Supponete di trovarvi in mezzo ad una dozzina di ragazzi e che li sentiate gridare: «Papà Morris viene! Correte alla finestra od alla porta e vedete un uomo grande e grosso con due coperte sul braccio, spronando il suo cavallo, dopo d’averlo accarezzato colla mano dirigersi risolutamente alla vostra casa dimenandosi in groppa al suo destriero.

Rimarcate la sua figura piana, fiorita, rischiarata da due grandi occhi cilestri rotondi, che s’aggirano su tutti gli oggetti noncurantemente, e al levarsi del cappello vi è dato scorgere la bianca parrucca inanellata con maestoso giro di ricci attorno alla rotonda testa.

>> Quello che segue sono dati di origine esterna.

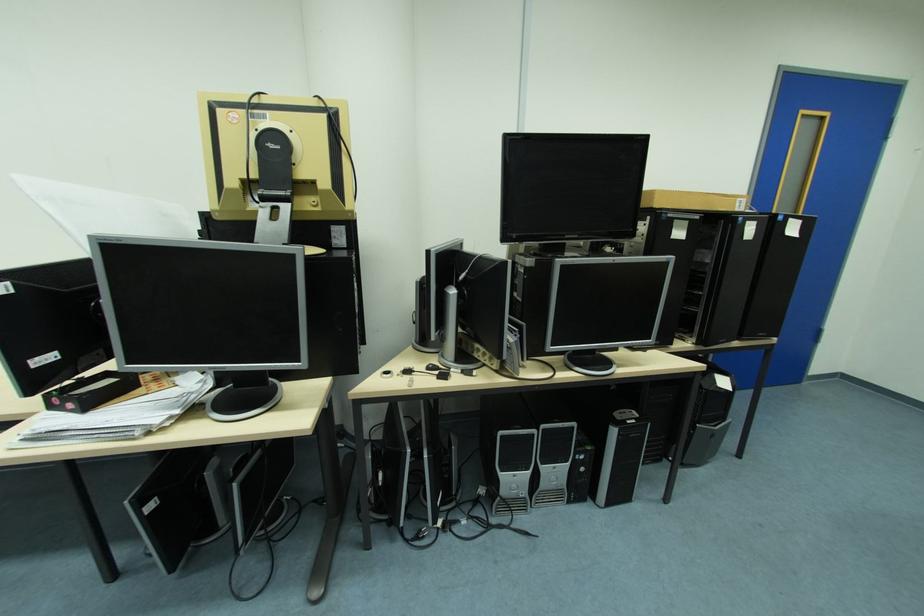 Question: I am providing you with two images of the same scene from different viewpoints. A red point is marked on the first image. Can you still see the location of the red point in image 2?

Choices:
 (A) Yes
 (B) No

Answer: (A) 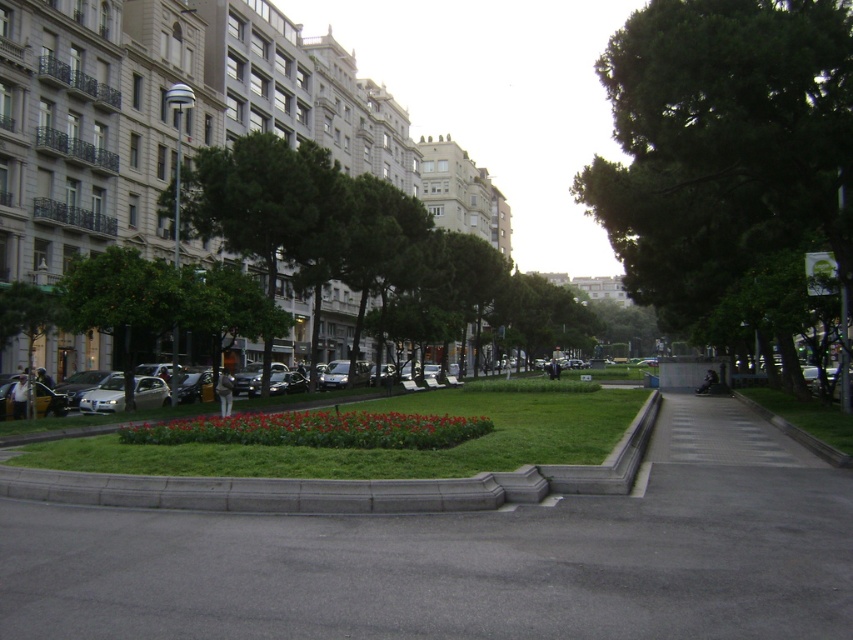 Can you confirm if gray asphalt pavement at center is smaller than green leafy tree at center?

Yes.

From the picture: Who is more forward, (656, 512) or (769, 230)?

Point (656, 512) is in front.

Identify the location of gray asphalt pavement at center. (451, 566).

The height and width of the screenshot is (640, 853). I want to click on gray asphalt pavement at center, so click(x=451, y=566).

Who is taller, gray concrete curb at lower center or green grass at lower right?

Standing taller between the two is green grass at lower right.

Is gray concrete curb at lower center to the left of green grass at lower right from the viewer's perspective?

Indeed, gray concrete curb at lower center is positioned on the left side of green grass at lower right.

Find the location of `gray concrete curb at lower center`. gray concrete curb at lower center is located at coordinates (317, 490).

The image size is (853, 640). I want to click on gray concrete curb at lower center, so click(x=317, y=490).

Does point (732, 182) lie behind point (850, 420)?

Yes.

Does green leafy tree at center have a larger size compared to green grass at lower right?

Indeed, green leafy tree at center has a larger size compared to green grass at lower right.

Does point (698, 147) come farther from viewer compared to point (780, 392)?

No, it is in front of (780, 392).

I want to click on green leafy tree at center, so click(x=724, y=145). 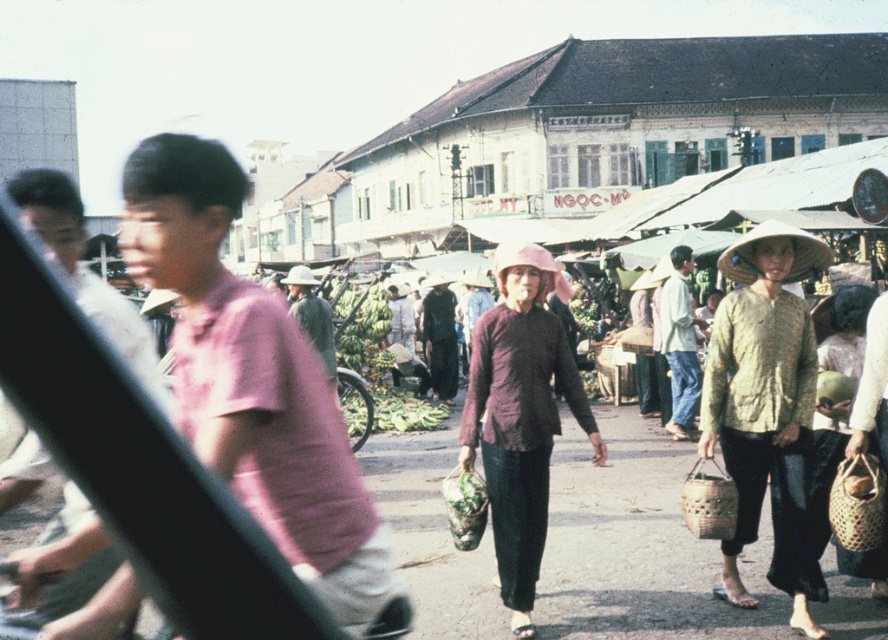 Is point (222, 291) less distant than point (781, 460)?

Yes, point (222, 291) is closer to viewer.

Does pink matte shirt at center appear on the left side of textured yellow blouse at center?

Yes, pink matte shirt at center is to the left of textured yellow blouse at center.

Which is in front, point (399, 632) or point (718, 396)?

Point (399, 632) is in front.

Find the location of a particular element. The width and height of the screenshot is (888, 640). pink matte shirt at center is located at coordinates (255, 385).

Does textured yellow blouse at center lie in front of matte purple blouse at center?

Yes, it is.

This screenshot has height=640, width=888. In order to click on textured yellow blouse at center in this screenshot , I will do `click(766, 408)`.

Is point (791, 298) positioned after point (544, 298)?

No, it is not.

The height and width of the screenshot is (640, 888). In order to click on textured yellow blouse at center in this screenshot , I will do `click(766, 408)`.

Between pink matte shirt at center and matte purple blouse at center, which one is positioned lower?

Positioned lower is matte purple blouse at center.

Does pink matte shirt at center come in front of matte purple blouse at center?

Yes.

The image size is (888, 640). In order to click on pink matte shirt at center in this screenshot , I will do `click(255, 385)`. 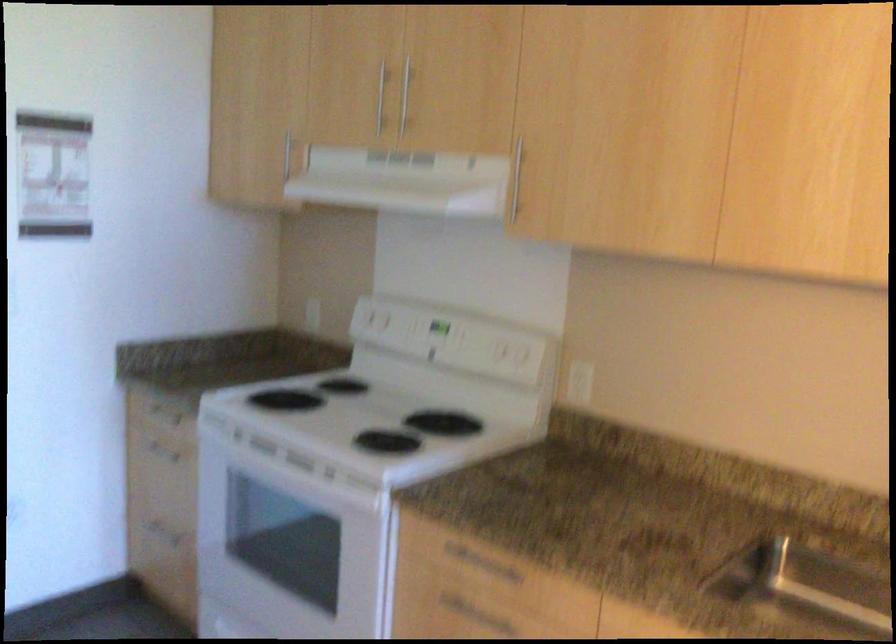 This screenshot has height=644, width=896. What do you see at coordinates (367, 415) in the screenshot? I see `a white stove dial` at bounding box center [367, 415]. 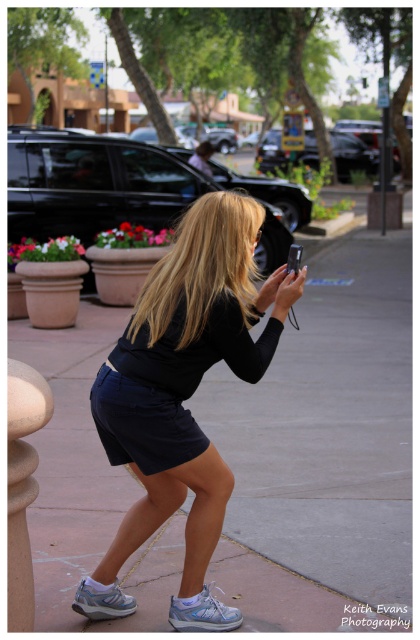 Question: Among these points, which one is nearest to the camera?

Choices:
 (A) (152, 422)
 (B) (291, 266)
 (C) (157, 352)

Answer: (A)

Question: Can you confirm if blonde hair at center is thinner than matte black smartphone at center?

Choices:
 (A) yes
 (B) no

Answer: (B)

Question: Which object is the farthest from the black cotton dress at center?

Choices:
 (A) matte black smartphone at center
 (B) blonde hair at center
 (C) black matte shorts at center

Answer: (A)

Question: Is black cotton dress at center thinner than matte black smartphone at center?

Choices:
 (A) no
 (B) yes

Answer: (A)

Question: Is blonde hair at center further to camera compared to matte black smartphone at center?

Choices:
 (A) yes
 (B) no

Answer: (B)

Question: Which object is the farthest from the black matte shorts at center?

Choices:
 (A) matte black smartphone at center
 (B) black cotton dress at center
 (C) blonde hair at center

Answer: (A) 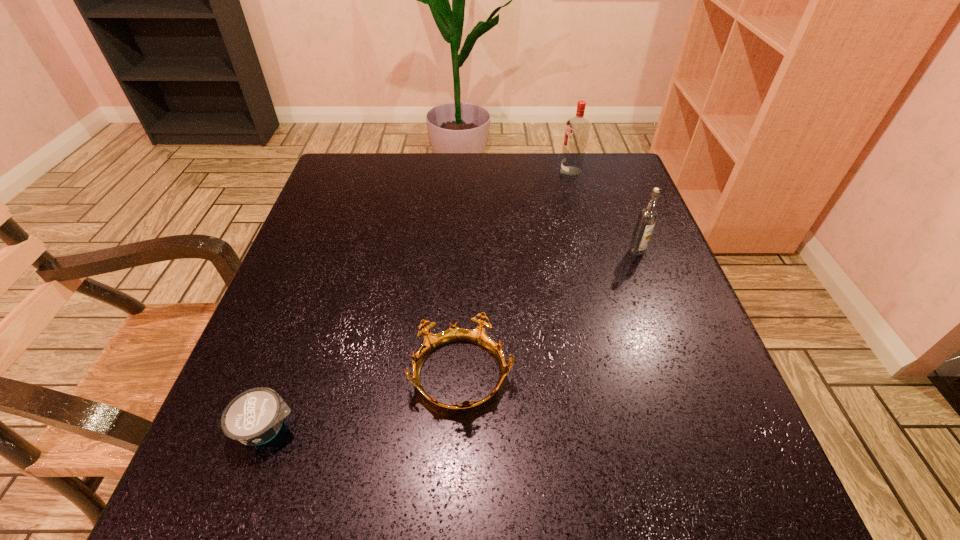 Identify the location of vacant space located 0.140m on the front label of the left vodka. [508, 172].

What are the coordinates of `vacant space located 0.310m on the label of the right vodka` in the screenshot? It's located at (686, 384).

Locate an element on the screen. The height and width of the screenshot is (540, 960). free region located on the back of the crown is located at coordinates (468, 205).

This screenshot has height=540, width=960. Find the location of `vacant area situated on the front of the yogurt`. vacant area situated on the front of the yogurt is located at coordinates (239, 507).

The width and height of the screenshot is (960, 540). I want to click on object that is positioned at the far edge, so click(x=577, y=130).

Find the location of `object that is at the left edge`. object that is at the left edge is located at coordinates (254, 417).

Locate an element on the screen. object present at the far right corner is located at coordinates (577, 130).

This screenshot has height=540, width=960. What are the coordinates of `free spot at the far edge of the desktop` in the screenshot? It's located at (398, 184).

Image resolution: width=960 pixels, height=540 pixels. Identify the location of free space at the near edge. (410, 517).

Where is `free space at the left edge`? The height and width of the screenshot is (540, 960). free space at the left edge is located at coordinates pyautogui.click(x=335, y=213). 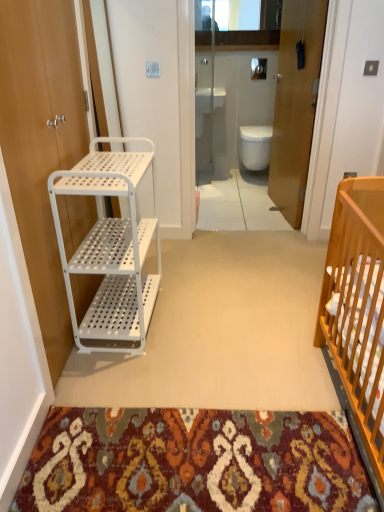 You are a GUI agent. You are given a task and a screenshot of the screen. Output one action in this format:
    pyautogui.click(x=<x>, y=<y>)
    Task: Click on the free spot to the right of white perforated shelving unit at left
    Image resolution: width=384 pixels, height=512 pixels.
    Given the screenshot: What is the action you would take?
    pyautogui.click(x=200, y=317) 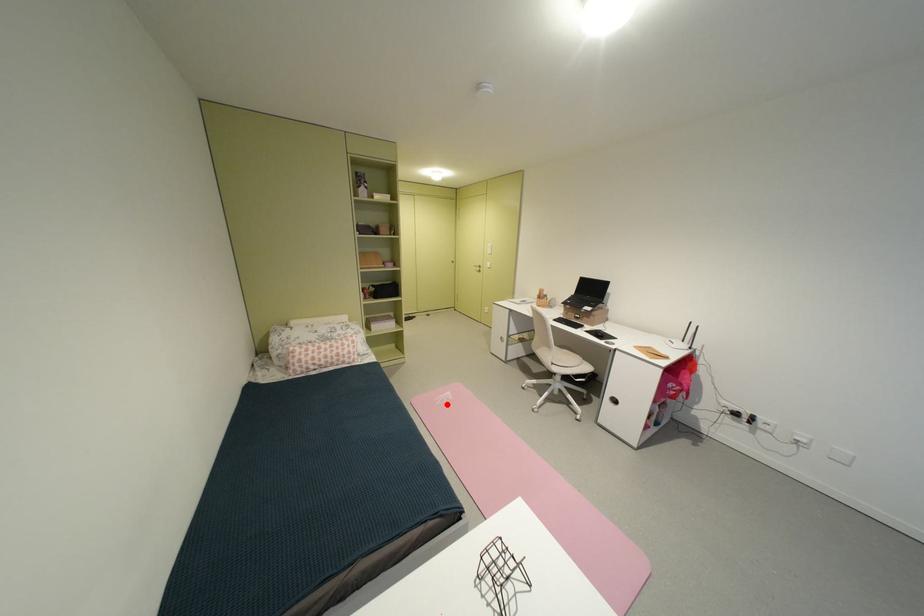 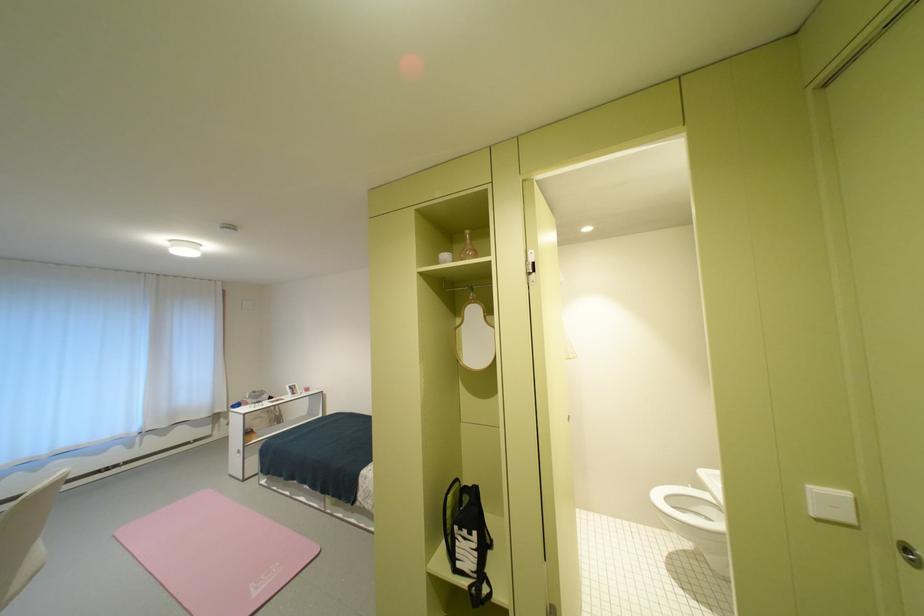 Locate, in the second image, the point that corresponds to the highlighted location in the first image.

(286, 565) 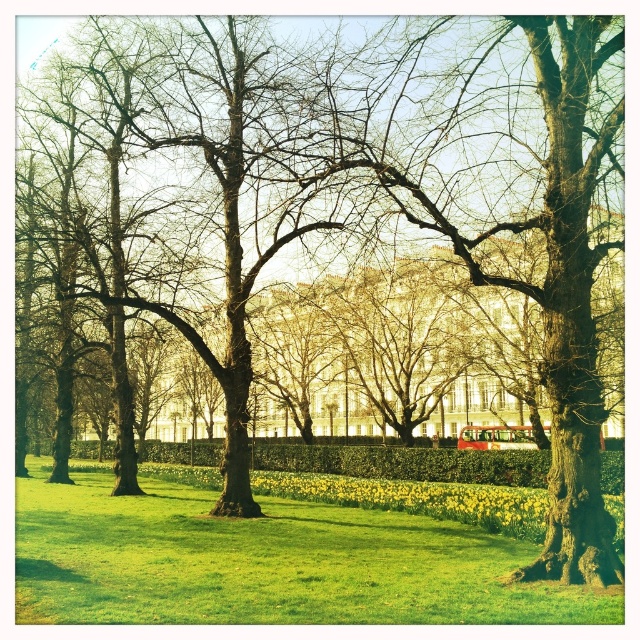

Vi si avvicina e come state a guardarlo fisso coi ragazzi che vi fan cerchio, ei posando l’ampia mano sulla vostra testa, vi dice con voce cupa e cavernosa: “Come stato mio caro arciere? papà è in casa?„ Quel mio arciere non manca mai di provocare un riso omerico. Papà Morris entra nella casa e noi lo seguiamo in tutti i giri e rigiri. Nella sua liberale semplicità, si riguarda come in casa propria, leva la parrucca, pulisce i suoi abiti col fazzoletto, si serve di tutto ciò che gli occorre e chiede solo quanto non è alla portata della sua mano.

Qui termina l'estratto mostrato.